**** Records to use

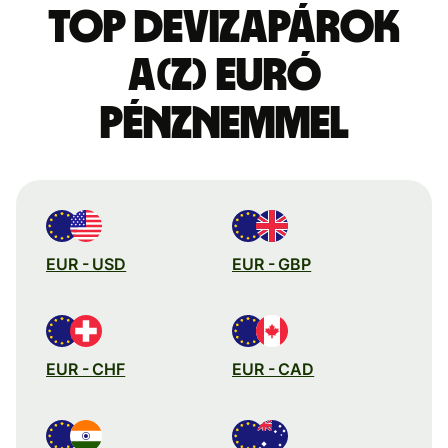
Top devizapárok
a(z) euró
pénznemmel
EUR - USD
EUR - GBP
EUR - CHF
EUR - CAD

********

Restate the entries word for word, though any image they contain should not appear.

Top devizapárok
a(z) euró
pénznemmel
EUR - USD
EUR - GBP
EUR - CHF
EUR - CAD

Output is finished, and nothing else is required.